Liverpool: Capital of Culture
Contemporary Review, May, 2004 by Richard Whittington-Egan
To cult rather than to culture must be assigned those popular folk interests, those crowd pullers, the Beatles and the Liverpool and Everton football teams.
Throughout its history this enigmatic city has proved--as might be expected of a place one of whose sons, John Bellingham, assassinated a prime minister, Spencer Perceval--a political paradox. Parliamentarily represented by a Labour majority, it has at the same time remained municipally solid Conservative, and maintained, for more than a quarter of a century, a sound economic equilibrium under the successive regimes of a redoubtable triumvirate of Tory knights. Sir Archibald Salvidge, who ventured and brought off the [pounds sterling]7,723,000 gamble of the Mersey Tunnel. Sir Thomas White, who developed Speke, the first of the city's industrial estates. Sir Alfred Shennan, who forged ahead with the new policy of trading estates, and piloted Liverpool through the perilous days of the Second World War. The modern equivalent in mid-twentieth-century Liverpool of the privateers and merchant princes of old were men like Vernon Sangster, and John and Cecil Moores, with their colossal pools empires and nation-spanning chains of mail order and department stores.

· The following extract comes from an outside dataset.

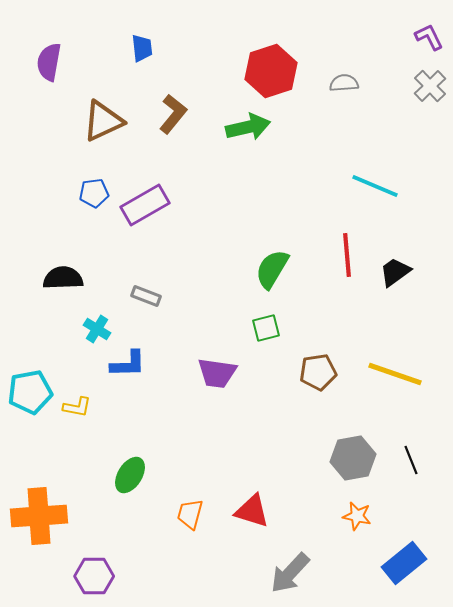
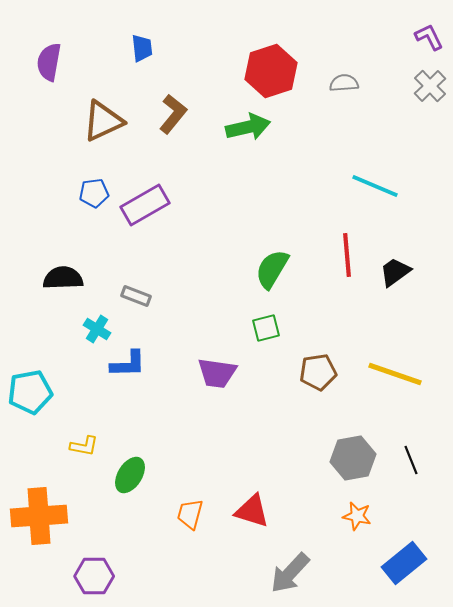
gray rectangle: moved 10 px left
yellow L-shape: moved 7 px right, 39 px down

Liverpool's epicurean contribution to culinary culture, her plat de la ville, is Scouse. This is effectively a pot of stew originally compounded of cheap cuts of mutton, potatoes, and onions. An occasional additional ingredient is pickled cabbage. Blind Scouse is the mixture as before, but with no meat in it. Recondite argument has long wafted to and fro as to the origin of the name of this exotic dish. It is widely held to be derived from a sailor's favourite fare of stewed meat, ships biscuits and miscellaneous available vegetables. Much beloved by, especially, Scandinavian seamen, who called it lobscows.
The great jewel in Liverpool's crown is, of course, the Albert Dock development, which is, indeed, not only stunningly impressive, but highly educative without tears. This massive project of urban renewal marks its twentieth anniversary this month. Some 600,000 people visit its attractions every year.
Other, but no less fascinating attractions include that Victorian glass-and-iron marvel, the Palm House, in Sefton Park. It offers enormous potential. Events therein have already featured a concert--albeit fund-raising--of Gregorian chant by candlelight. Out at Mossley Hill, is a very charming old house, 'Sudley', the former home of Miss Emma Holt, of the prosperous shipping-line family. She left house and grounds and her family's fine collection of paintings to the city. It is now open to the public. Also not to be missed is the extraordinary maze of underground tunnels and halls reamed out of the sandstone bedrock 180 years ago, in the diminishing shadow of Boney, by the wealthy and eccentric tobacco tycoon, Joseph Williamson, the Mole of Mason Street, also crowned 'King of Edgehill'.
Over the centuries the little fishing settlement by the Mersey pool, has, nourished by the interest of kings, beginning with King John's charter of 1207, steadily blossomed into a wide and far-flung territory, embraced now within the convenient portmanteau-word, Merseyside. But no matter how deep into the surrounding country the city may stretch the tentacles of industrial, or mere housing, development, wherever one goes one sees buses bearing upon their fronts the legend 'Pier Head'--the Pier Head, where Liverpool begins and ends, and the music of the seaport city sounds in the blustering wind, the hooting of ships' sirens, and the raucous mewing of the gulls.